Investor-backed MSOs and DSOs should start by identifying clauses that could be considered management controls over clinical decisions, which likely need to be converted into consultative or advisory rights. New language can be drafted in order to preserve commercial protections for investors (e.g., information rights, certain performance covenants and contractual remedies for financial breach) while steering clear of rights that would be interpreted as clinical interference. For example, provisions that previously gave an investor the final decision on vendor selection, staffing benchmarks keyed to productivity or approval rights over billing policies will need to be reframed so final clinical and billing decisions rest with licensed clinicians or practice leadership.
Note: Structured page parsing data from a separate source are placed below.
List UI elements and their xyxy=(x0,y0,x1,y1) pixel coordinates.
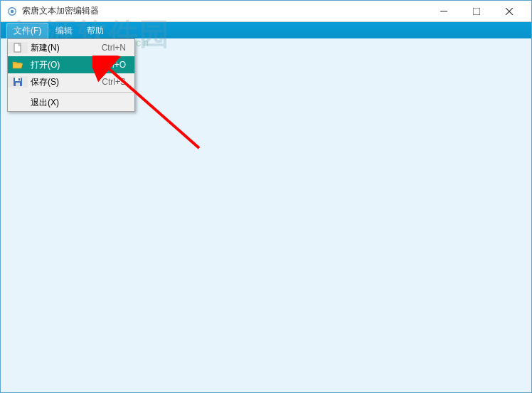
menu-item-exit[interactable]: 退出(X) xyxy=(8,94,134,111)
file-menu-dropdown: 新建(N) Ctrl+N 打开(O) Ctrl+O 保存(S) Ctrl+S 退… xyxy=(7,38,135,112)
menu-item-label: 保存(S) xyxy=(28,76,102,88)
maximize-button[interactable] xyxy=(460,1,493,22)
svg-rect-10 xyxy=(18,78,20,80)
minimize-button[interactable] xyxy=(427,1,460,22)
minimize-icon xyxy=(440,8,447,15)
window-controls xyxy=(427,1,526,22)
maximize-icon xyxy=(473,8,480,15)
new-file-icon xyxy=(8,42,28,53)
window-title: 索唐文本加密编辑器 xyxy=(22,5,427,17)
menubar: 文件(F) 编辑 帮助 xyxy=(1,22,531,39)
menu-item-shortcut: Ctrl+O xyxy=(101,60,134,70)
menu-item-shortcut: Ctrl+S xyxy=(102,77,134,87)
menu-item-save[interactable]: 保存(S) Ctrl+S xyxy=(8,73,134,90)
close-button[interactable] xyxy=(493,1,526,22)
application-window: 索唐文本加密编辑器 文件(F) 编辑 帮助 河源软件园 www.pc0359.c… xyxy=(0,0,532,393)
menu-item-open[interactable]: 打开(O) Ctrl+O xyxy=(8,56,134,73)
save-disk-icon xyxy=(8,76,28,88)
menu-edit[interactable]: 编辑 xyxy=(48,23,80,39)
menu-item-shortcut: Ctrl+N xyxy=(102,43,134,53)
svg-rect-3 xyxy=(473,8,480,15)
menu-file[interactable]: 文件(F) xyxy=(6,23,48,39)
svg-point-1 xyxy=(11,9,14,12)
app-icon xyxy=(6,6,18,17)
menu-item-label: 退出(X) xyxy=(28,97,134,109)
menu-help[interactable]: 帮助 xyxy=(80,23,111,39)
close-icon xyxy=(506,8,513,15)
menu-item-label: 新建(N) xyxy=(28,42,102,54)
svg-rect-9 xyxy=(16,83,20,86)
menu-separator xyxy=(29,92,133,93)
menu-item-label: 打开(O) xyxy=(28,59,101,71)
titlebar[interactable]: 索唐文本加密编辑器 xyxy=(1,1,531,22)
folder-open-icon xyxy=(8,59,28,70)
menu-item-new[interactable]: 新建(N) Ctrl+N xyxy=(8,39,134,56)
Similarly, instead of rigid noncompetes or antidisparagement clauses, consider narrowly tailored commercial nonsolicitation agreements or severance-based retention structures that meet business goals without running afoul of the new laws.
Bottom line
California's AB 1415 and SB 351 make clear the state's priorities: protect clinical decision-making and keep unlicensed actors from directing healthcare delivery. These new laws reflect a broader trend by states to police how outside capital interacts with front-line clinical care. The stated policy goal is to keep clinical decisions in the hands of licensed providers and prevent nonclinical owners from prioritizing profits in ways that could affect care. For investors and deal teams, the practical upshot is to anticipate structuring friction, new compliance obligations after closing and possible limits on contractual protections historically used by investors.
These changes won't stop investment in healthcare, but they probably will change how investments are structured and managed in California.